Reversed-phase chromatography was performed using a Vanquish LC system controlled by Chromeleon Software (ThermoFisher Scientific) and coupled to an Orbitrap Q-Exactive High Field mass spectrometer controlled by Xcalibur software (ThermoFisher Scientific). Methanolic extracts prepared as described above were separated on an Agilent Zorbax Eclipse XDB-C18 column (150 mm x 2.1 mm, particle size 1.8 μm) maintained at 40 °C with a flow rate of 0.5 mL/min. Solvent A: 0.1% formic acid in water; solvent B: 0.1% formic acid in acetonitrile. A/B gradient started at 5% B for 3 min after injection and increased linearly to 98% B at 20 min, followed by 5 min at 98% B, then back to 5% B over 0.1 min and finally at 5% B held for an additional 2.9 min to re-equilibrate the column. Mass spectrometer parameters: spray voltage, −2.9 kV/+3.5 kV; capillary temperature 380 °C; probe heater temperature 400 °C; sheath, auxiliary, and sweep gas, 60, 20, and 2 AU, respectively; S-Lens RF level, 50, resolution 240,000 at m/z 200; AGC target, 3E6. Each sample was analyzed in negative (ESI-) and positive (ESI+) electrospray ionization modes with m/z range 150–800. Parameters for MS/MS (dd-MS2): MS1 resolution, 60,000; AGC Target, 1E6. MS2 resolution, 30,000; AGC Target, 2E5; maximum injection time, 50 msec; isolation window, 1.0 m/z; stepped normalized collision energy (NCE), 10, 30; dynamic exclusion, 5 seconds; top 10 masses selected for MS/MS per scan. LC-MS data were analyzed using Metaboseek software (see below) and quantification performed via integration in Excalibur Quan Browser (ThermoFisher Scientific).
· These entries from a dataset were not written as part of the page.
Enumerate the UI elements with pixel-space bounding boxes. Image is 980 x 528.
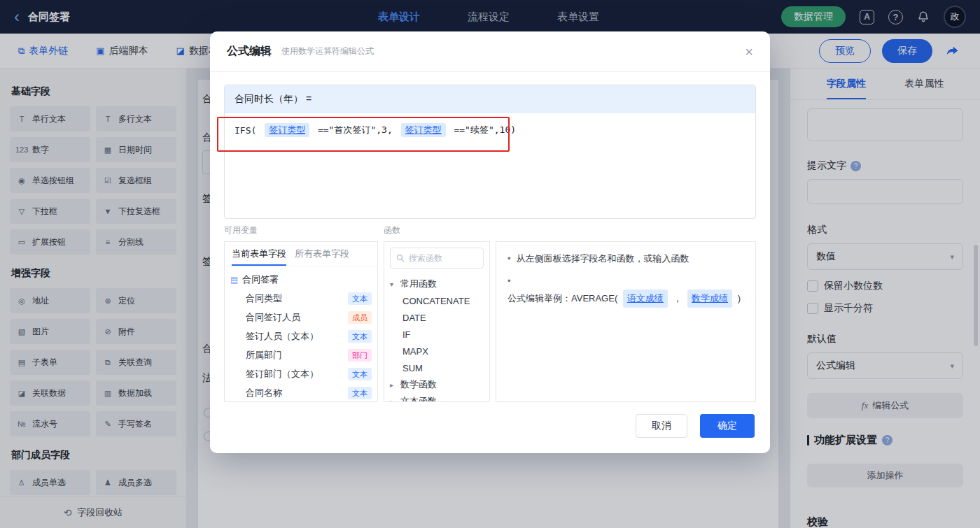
document-icon: ▤ — [230, 275, 238, 285]
function-label: MAPX — [402, 346, 428, 357]
function-item[interactable]: ▸ 文本函数 — [390, 393, 484, 402]
variable-field[interactable]: 合同类型 文本 — [230, 289, 372, 308]
formula-editor-modal: 公式编辑 使用数学运算符编辑公式 × 合同时长（年） = IFS( 签订类型 =… — [210, 31, 770, 453]
help-example: 公式编辑举例：AVERAGE( 语文成绩 ， 数学成绩 ) — [507, 290, 741, 308]
function-label: 文本函数 — [400, 395, 437, 402]
example-token: ， — [671, 290, 685, 307]
functions-tree: ▾ 常用函数 CONCATENATE DATE — [384, 274, 489, 402]
function-label: CONCATENATE — [402, 296, 470, 306]
function-item[interactable]: CONCATENATE — [390, 292, 484, 309]
variable-label: 签订人员（文本） — [246, 330, 348, 343]
caret-icon: ▸ — [390, 398, 397, 403]
search-icon — [396, 254, 405, 262]
modal-footer: 取消 确定 — [636, 414, 755, 438]
functions-panel: 搜索函数 ▾ 常用函数 CONCATENATE — [384, 241, 490, 402]
variables-tree: ▤ 合同签署 合同类型 文本 合同签订人员 成员 — [225, 266, 377, 402]
formula-token: =="续签",10) — [449, 124, 516, 136]
variable-field[interactable]: 合同名称 文本 — [230, 383, 372, 402]
formula-help-panel: • 从左侧面板选择字段名和函数，或输入函数 • 公式编辑举例：AVERAGE( … — [496, 241, 756, 402]
variable-field[interactable]: 合同签订人员 成员 — [230, 308, 372, 327]
formula-target: 合同时长（年） = — [225, 85, 755, 113]
variable-label: 合同签订人员 — [246, 311, 348, 324]
search-placeholder: 搜索函数 — [409, 252, 442, 264]
variable-field[interactable]: 所属部门 部门 — [230, 345, 372, 364]
variable-type-tag: 文本 — [348, 330, 372, 343]
variable-label: 所属部门 — [246, 349, 348, 362]
help-example-line: • 公式编辑举例：AVERAGE( 语文成绩 ， 数学成绩 ) — [507, 273, 744, 308]
function-item[interactable]: ▾ 常用函数 — [390, 276, 484, 292]
example-token: 公式编辑举例：AVERAGE( — [507, 290, 620, 307]
example-token: 数学成绩 — [687, 290, 732, 308]
close-icon[interactable]: × — [745, 45, 753, 59]
variable-field[interactable]: 签订人员（文本） 文本 — [230, 327, 372, 345]
formula-editor: 合同时长（年） = IFS( 签订类型 =="首次签订",3, 签订类型 =="… — [224, 85, 756, 219]
variable-type-tag: 文本 — [348, 292, 372, 305]
functions-section-label: 函数 — [384, 224, 400, 236]
confirm-button[interactable]: 确定 — [700, 414, 755, 438]
variable-field-list: 合同类型 文本 合同签订人员 成员 签订人员（文本） 文本 — [230, 289, 372, 402]
variable-label: 签订部门（文本） — [246, 368, 348, 380]
help-line: • 从左侧面板选择字段名和函数，或输入函数 — [507, 250, 744, 267]
example-token: ) — [735, 290, 741, 307]
function-item[interactable]: ▸ 数学函数 — [390, 376, 484, 393]
variable-label: 合同名称 — [246, 387, 348, 399]
function-search-input[interactable]: 搜索函数 — [390, 248, 484, 269]
formula-token: 签订类型 — [401, 123, 446, 137]
panel-labels: 可用变量 函数 — [224, 224, 756, 236]
modal-title: 公式编辑 — [227, 44, 272, 59]
form-root-label: 合同签署 — [242, 273, 279, 286]
function-item[interactable]: DATE — [390, 309, 484, 326]
variable-field[interactable]: 签订部门（文本） 文本 — [230, 364, 372, 383]
variable-type-tag: 文本 — [348, 387, 372, 399]
variable-type-tag: 文本 — [348, 368, 372, 380]
help-text: 从左侧面板选择字段名和函数，或输入函数 — [517, 250, 690, 267]
modal-subtitle: 使用数学运算符编辑公式 — [281, 45, 374, 57]
form-root-node[interactable]: ▤ 合同签署 — [230, 271, 372, 289]
formula-token: IFS( — [234, 125, 262, 136]
function-label: IF — [402, 329, 411, 340]
formula-token: 签订类型 — [265, 123, 309, 137]
variable-type-tag: 部门 — [348, 349, 372, 362]
bullet-icon: • — [507, 250, 511, 267]
function-item[interactable]: MAPX — [390, 343, 484, 359]
bullet-icon: • — [507, 273, 511, 290]
cancel-button[interactable]: 取消 — [636, 414, 687, 438]
variables-panel: 当前表单字段所有表单字段 ▤ 合同签署 合同类型 文本 合同签订人员 — [224, 241, 378, 402]
function-item[interactable]: SUM — [390, 359, 484, 376]
modal-header: 公式编辑 使用数学运算符编辑公式 × — [210, 31, 770, 72]
formula-token: =="首次签订",3, — [312, 124, 398, 136]
modal-panels: 当前表单字段所有表单字段 ▤ 合同签署 合同类型 文本 合同签订人员 — [224, 241, 756, 402]
variable-type-tag: 成员 — [348, 311, 372, 324]
formula-input-area[interactable]: IFS( 签订类型 =="首次签订",3, 签订类型 =="续签",10) — [225, 113, 755, 147]
formula-expression: IFS( 签订类型 =="首次签订",3, 签订类型 =="续签",10) — [234, 123, 746, 137]
function-label: SUM — [402, 363, 423, 373]
variables-tab[interactable]: 当前表单字段 — [232, 242, 286, 266]
variables-tab[interactable]: 所有表单字段 — [295, 242, 349, 266]
example-token: 语文成绩 — [623, 290, 668, 308]
function-label: DATE — [402, 313, 426, 323]
variable-label: 合同类型 — [246, 292, 348, 305]
variables-section-label: 可用变量 — [224, 224, 384, 236]
function-item[interactable]: IF — [390, 326, 484, 343]
caret-icon: ▾ — [390, 280, 397, 288]
function-label: 数学函数 — [400, 378, 437, 391]
variables-tabs: 当前表单字段所有表单字段 — [225, 242, 377, 266]
caret-icon: ▸ — [390, 381, 397, 389]
function-label: 常用函数 — [400, 278, 437, 290]
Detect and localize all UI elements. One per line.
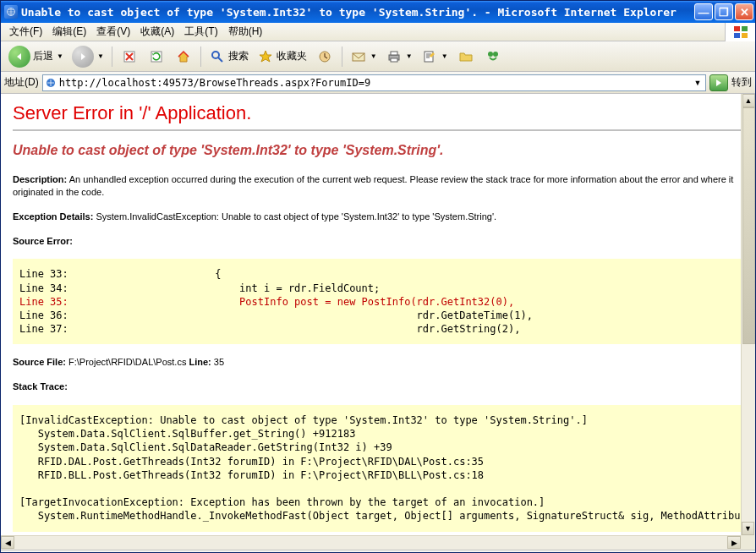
maximize-button[interactable]: ❐ [715,3,733,20]
scroll-thumb[interactable] [742,107,755,344]
description-text: An unhandled exception occurred during t… [13,174,733,197]
code-line-33: Line 33: { [19,268,221,280]
svg-rect-3 [734,33,740,38]
statusbar: 完毕 本地 Intranet [1,550,755,553]
separator [342,47,342,67]
description-label: Description: [13,174,67,184]
error-heading: Server Error in '/' Application. [13,102,743,124]
divider [13,129,743,131]
chevron-down-icon: ▼ [406,52,413,60]
menu-help[interactable]: 帮助(H) [223,23,268,41]
page-favicon [45,77,57,89]
chevron-down-icon: ▼ [57,52,63,60]
star-icon [257,48,274,65]
favorites-button[interactable]: 收藏夹 [255,45,310,68]
minimize-button[interactable]: — [694,3,713,20]
error-description: Description: An unhandled exception occu… [13,173,743,199]
mail-button[interactable]: ▼ [348,45,380,68]
chevron-down-icon: ▼ [441,52,448,60]
ie-icon [4,5,18,19]
search-icon [209,48,226,65]
titlebar: Unable to cast object of type 'System.In… [1,1,755,23]
back-icon [8,46,30,68]
scroll-corner [741,535,755,550]
window-title: Unable to cast object of type 'System.In… [21,6,694,19]
source-error-label: Source Error: [13,235,743,248]
discuss-button[interactable] [454,45,478,68]
separator [200,47,201,67]
svg-rect-2 [742,26,748,31]
svg-point-7 [212,52,219,58]
history-button[interactable] [313,45,337,68]
refresh-button[interactable] [145,45,168,68]
stack-trace-block: [InvalidCastException: Unable to cast ob… [13,405,743,532]
svg-rect-12 [391,58,397,62]
horizontal-scrollbar[interactable]: ◀ ▶ [1,535,741,550]
chevron-down-icon: ▼ [97,52,104,60]
svg-point-14 [488,52,493,57]
menu-view[interactable]: 查看(V) [91,23,135,41]
search-label: 搜索 [228,49,249,63]
search-button[interactable]: 搜索 [206,45,251,68]
svg-rect-11 [391,52,397,55]
back-button[interactable]: 后退 ▼ [6,45,66,68]
back-label: 后退 [33,49,53,63]
code-line-34: Line 34: int i = rdr.FieldCount; [19,282,380,294]
content-area: Server Error in '/' Application. Unable … [1,94,755,550]
messenger-icon [485,48,501,65]
window-controls: — ❐ ✕ [694,3,753,20]
error-page: Server Error in '/' Application. Unable … [1,94,755,550]
folder-icon [457,48,474,65]
menubar: 文件(F) 编辑(E) 查看(V) 收藏(A) 工具(T) 帮助(H) [1,23,755,41]
svg-rect-4 [742,33,748,38]
code-line-35: Line 35: PostInfo post = new PostInfo(rd… [19,296,514,308]
home-icon [175,48,192,65]
edit-button[interactable]: ▼ [419,45,451,68]
scroll-left-button[interactable]: ◀ [1,536,14,549]
address-input-wrap[interactable]: ▼ [42,74,706,91]
separator [112,47,112,67]
scroll-right-button[interactable]: ▶ [727,536,741,549]
exception-text: System.InvalidCastException: Unable to c… [93,211,496,222]
forward-icon [72,46,94,68]
menu-edit[interactable]: 编辑(E) [47,23,91,41]
home-button[interactable] [172,45,195,68]
source-file-label: Source File: [13,357,66,367]
mail-icon [350,48,367,65]
toolbar: 后退 ▼ ▼ 搜索 收藏夹 [1,41,755,72]
address-bar: 地址(D) ▼ 转到 [1,72,755,94]
scroll-down-button[interactable]: ▼ [742,522,754,535]
line-number: 35 [211,357,224,367]
code-line-37: Line 37: rdr.GetString(2), [19,323,520,335]
scroll-up-button[interactable]: ▲ [742,94,755,107]
menu-file[interactable]: 文件(F) [4,23,47,41]
print-icon [386,48,403,65]
edit-icon [421,48,438,65]
history-icon [316,48,333,65]
chevron-down-icon: ▼ [370,52,377,60]
stop-icon [121,48,138,65]
forward-button[interactable]: ▼ [69,45,107,68]
go-label: 转到 [731,75,752,90]
stack-trace-label: Stack Trace: [13,381,743,393]
address-label: 地址(D) [4,75,39,90]
refresh-icon [148,48,165,65]
error-subheading: Unable to cast object of type 'System.In… [13,143,743,158]
source-file-path: F:\Project\RFID\DAL\Post.cs [66,357,186,367]
address-dropdown-icon[interactable]: ▼ [692,79,704,87]
favorites-label: 收藏夹 [277,49,307,63]
menu-tools[interactable]: 工具(T) [179,23,222,41]
vertical-scrollbar[interactable]: ▲ ▼ [741,94,755,535]
messenger-button[interactable] [481,45,505,68]
svg-rect-1 [734,26,740,31]
close-button[interactable]: ✕ [735,3,753,20]
go-button[interactable] [709,74,728,91]
source-code-block: Line 33: { Line 34: int i = rdr.FieldCou… [13,259,743,344]
print-button[interactable]: ▼ [383,45,415,68]
source-file-line: Source File: F:\Project\RFID\DAL\Post.cs… [13,356,743,369]
stop-button[interactable] [118,45,141,68]
exception-details: Exception Details: System.InvalidCastExc… [13,211,743,223]
address-input[interactable] [59,77,689,89]
menu-favorites[interactable]: 收藏(A) [135,23,179,41]
exception-label: Exception Details: [13,211,93,222]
Metabolic network analysis

MS2 networking was performed using Metaboseek MS analysis software (doi: 10.5281/zenodo.3360087)[78]. Documentation and source code are available in the Metaboseek R package on GitHub: https://mjhelf.github.com/Metaboseek. For additional information, installation instructions and a user guide, please visit https://metaboseek.com. The xcms package[79] within Metaboseek was used with “Metaboseek_default” settings, suitable for HRMS instruments, followed by MS2 matching using the following parameters: ppm window, 3; RT window, 5 seconds; ‘unique assignments’ on. From roughly 200,000 features detected in ESI+ HPLC-MS, approximately 10,000 features were matched to MS2 spectra, which was further culled to 4,563 features using the ‘Peak Shapes’ functionality to calculate peak quality scores, applying a threshold of 0.97. Networking was performed using the Compare MS2 function in Metaboseek with the following parameters: m/z tolerance, 0.002; ppm tolerance, 3; min. number of peaks in common, 4; noise level, 2%; with ‘parent masses’ turned on and ‘ignore small fragments’ (m/z < 100) turned on. The network was modified by removing edges below similarity score (cosine) = 0.7, and further simplified by restricting the maximum number of edges per node to the top 5 ranked by similarity score.